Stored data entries
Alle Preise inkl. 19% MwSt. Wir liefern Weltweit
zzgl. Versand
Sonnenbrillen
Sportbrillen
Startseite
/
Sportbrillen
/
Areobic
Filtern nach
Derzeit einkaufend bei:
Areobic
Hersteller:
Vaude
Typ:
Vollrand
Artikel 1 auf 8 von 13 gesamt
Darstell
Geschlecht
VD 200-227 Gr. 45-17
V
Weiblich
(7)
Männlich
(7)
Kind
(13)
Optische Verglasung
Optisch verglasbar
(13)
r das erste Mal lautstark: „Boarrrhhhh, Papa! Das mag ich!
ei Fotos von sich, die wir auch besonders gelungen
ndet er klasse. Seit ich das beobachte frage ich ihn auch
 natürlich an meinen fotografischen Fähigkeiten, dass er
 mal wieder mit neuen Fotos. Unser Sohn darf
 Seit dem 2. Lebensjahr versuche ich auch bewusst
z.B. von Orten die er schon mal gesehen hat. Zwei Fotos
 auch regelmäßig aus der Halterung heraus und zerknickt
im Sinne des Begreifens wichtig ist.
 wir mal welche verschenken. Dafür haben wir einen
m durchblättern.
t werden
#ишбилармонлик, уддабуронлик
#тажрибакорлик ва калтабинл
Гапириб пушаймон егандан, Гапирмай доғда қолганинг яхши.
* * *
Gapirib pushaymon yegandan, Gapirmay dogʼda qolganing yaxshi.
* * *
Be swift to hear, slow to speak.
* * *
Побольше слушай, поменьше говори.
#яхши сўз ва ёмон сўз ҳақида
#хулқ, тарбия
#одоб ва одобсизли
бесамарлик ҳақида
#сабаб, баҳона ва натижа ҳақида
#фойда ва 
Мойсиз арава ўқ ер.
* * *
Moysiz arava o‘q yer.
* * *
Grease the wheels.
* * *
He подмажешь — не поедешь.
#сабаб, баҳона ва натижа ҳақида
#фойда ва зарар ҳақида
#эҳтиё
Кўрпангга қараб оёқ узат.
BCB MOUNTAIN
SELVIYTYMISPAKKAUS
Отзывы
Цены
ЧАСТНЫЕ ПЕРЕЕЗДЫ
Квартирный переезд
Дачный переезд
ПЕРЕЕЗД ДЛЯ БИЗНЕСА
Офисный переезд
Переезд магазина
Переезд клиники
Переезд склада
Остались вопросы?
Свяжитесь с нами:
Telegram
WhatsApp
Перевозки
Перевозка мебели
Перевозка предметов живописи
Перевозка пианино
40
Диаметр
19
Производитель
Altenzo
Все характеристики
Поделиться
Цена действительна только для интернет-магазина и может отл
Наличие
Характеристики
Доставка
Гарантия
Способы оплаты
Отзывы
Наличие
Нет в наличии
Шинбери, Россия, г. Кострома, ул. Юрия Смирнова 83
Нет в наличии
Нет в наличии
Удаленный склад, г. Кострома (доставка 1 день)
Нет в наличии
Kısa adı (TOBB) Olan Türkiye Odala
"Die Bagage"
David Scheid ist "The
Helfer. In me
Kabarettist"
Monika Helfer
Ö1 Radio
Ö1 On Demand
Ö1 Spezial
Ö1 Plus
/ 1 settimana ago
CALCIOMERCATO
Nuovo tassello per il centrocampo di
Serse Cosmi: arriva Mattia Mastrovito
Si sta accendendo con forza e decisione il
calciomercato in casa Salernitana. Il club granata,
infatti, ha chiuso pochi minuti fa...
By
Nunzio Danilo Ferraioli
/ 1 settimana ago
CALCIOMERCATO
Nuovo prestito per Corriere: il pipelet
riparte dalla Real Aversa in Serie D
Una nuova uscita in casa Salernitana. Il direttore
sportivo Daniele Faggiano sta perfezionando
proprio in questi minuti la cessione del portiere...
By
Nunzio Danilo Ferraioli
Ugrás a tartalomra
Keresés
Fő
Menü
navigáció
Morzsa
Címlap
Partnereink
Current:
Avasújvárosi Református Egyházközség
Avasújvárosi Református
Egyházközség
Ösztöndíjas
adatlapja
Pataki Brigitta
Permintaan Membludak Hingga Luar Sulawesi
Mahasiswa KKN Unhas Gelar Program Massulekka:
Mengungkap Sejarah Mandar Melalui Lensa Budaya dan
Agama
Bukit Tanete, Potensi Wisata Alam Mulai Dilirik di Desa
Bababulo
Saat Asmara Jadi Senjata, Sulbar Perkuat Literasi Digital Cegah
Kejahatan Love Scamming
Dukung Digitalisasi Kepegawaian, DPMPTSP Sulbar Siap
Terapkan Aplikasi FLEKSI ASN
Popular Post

## Directions for this task
Give the entries again in full, exactly as they were written above.

## The answer
Alle Preise inkl. 19% MwSt. Wir liefern Weltweit
zzgl. Versand
Sonnenbrillen
Sportbrillen
Startseite
/
Sportbrillen
/
Areobic
Filtern nach
Derzeit einkaufend bei:
Areobic
Hersteller:
Vaude
Typ:
Vollrand
Artikel 1 auf 8 von 13 gesamt
Darstell
Geschlecht
VD 200-227 Gr. 45-17
V
Weiblich
(7)
Männlich
(7)
Kind
(13)
Optische Verglasung
Optisch verglasbar
(13)
r das erste Mal lautstark: „Boarrrhhhh, Papa! Das mag ich!
ei Fotos von sich, die wir auch besonders gelungen
ndet er klasse. Seit ich das beobachte frage ich ihn auch
 natürlich an meinen fotografischen Fähigkeiten, dass er
 mal wieder mit neuen Fotos. Unser Sohn darf
 Seit dem 2. Lebensjahr versuche ich auch bewusst
z.B. von Orten die er schon mal gesehen hat. Zwei Fotos
 auch regelmäßig aus der Halterung heraus und zerknickt
im Sinne des Begreifens wichtig ist.
 wir mal welche verschenken. Dafür haben wir einen
m durchblättern.
t werden
#ишбилармонлик, уддабуронлик
#тажрибакорлик ва калтабинл
Гапириб пушаймон егандан, Гапирмай доғда қолганинг яхши.
* * *
Gapirib pushaymon yegandan, Gapirmay dogʼda qolganing yaxshi.
* * *
Be swift to hear, slow to speak.
* * *
Побольше слушай, поменьше говори.
#яхши сўз ва ёмон сўз ҳақида
#хулқ, тарбия
#одоб ва одобсизли
бесамарлик ҳақида
#сабаб, баҳона ва натижа ҳақида
#фойда ва 
Мойсиз арава ўқ ер.
* * *
Moysiz arava o‘q yer.
* * *
Grease the wheels.
* * *
He подмажешь — не поедешь.
#сабаб, баҳона ва натижа ҳақида
#фойда ва зарар ҳақида
#эҳтиё
Кўрпангга қараб оёқ узат.
BCB MOUNTAIN
SELVIYTYMISPAKKAUS
Отзывы
Цены
ЧАСТНЫЕ ПЕРЕЕЗДЫ
Квартирный переезд
Дачный переезд
ПЕРЕЕЗД ДЛЯ БИЗНЕСА
Офисный переезд
Переезд магазина
Переезд клиники
Переезд склада
Остались вопросы?
Свяжитесь с нами:
Telegram
WhatsApp
Перевозки
Перевозка мебели
Перевозка предметов живописи
Перевозка пианино
40
Диаметр
19
Производитель
Altenzo
Все характеристики
Поделиться
Цена действительна только для интернет-магазина и может отл
Наличие
Характеристики
Доставка
Гарантия
Способы оплаты
Отзывы
Наличие
Нет в наличии
Шинбери, Россия, г. Кострома, ул. Юрия Смирнова 83
Нет в наличии
Нет в наличии
Удаленный склад, г. Кострома (доставка 1 день)
Нет в наличии
Kısa adı (TOBB) Olan Türkiye Odala
"Die Bagage"
David Scheid ist "The
Helfer. In me
Kabarettist"
Monika Helfer
Ö1 Radio
Ö1 On Demand
Ö1 Spezial
Ö1 Plus
/ 1 settimana ago
CALCIOMERCATO
Nuovo tassello per il centrocampo di
Serse Cosmi: arriva Mattia Mastrovito
Si sta accendendo con forza e decisione il
calciomercato in casa Salernitana. Il club granata,
infatti, ha chiuso pochi minuti fa...
By
Nunzio Danilo Ferraioli
/ 1 settimana ago
CALCIOMERCATO
Nuovo prestito per Corriere: il pipelet
riparte dalla Real Aversa in Serie D
Una nuova uscita in casa Salernitana. Il direttore
sportivo Daniele Faggiano sta perfezionando
proprio in questi minuti la cessione del portiere...
By
Nunzio Danilo Ferraioli
Ugrás a tartalomra
Keresés
Fő
Menü
navigáció
Morzsa
Címlap
Partnereink
Current:
Avasújvárosi Református Egyházközség
Avasújvárosi Református
Egyházközség
Ösztöndíjas
adatlapja
Pataki Brigitta
Permintaan Membludak Hingga Luar Sulawesi
Mahasiswa KKN Unhas Gelar Program Massulekka:
Mengungkap Sejarah Mandar Melalui Lensa Budaya dan
Agama
Bukit Tanete, Potensi Wisata Alam Mulai Dilirik di Desa
Bababulo
Saat Asmara Jadi Senjata, Sulbar Perkuat Literasi Digital Cegah
Kejahatan Love Scamming
Dukung Digitalisasi Kepegawaian, DPMPTSP Sulbar Siap
Terapkan Aplikasi FLEKSI ASN
Popular Post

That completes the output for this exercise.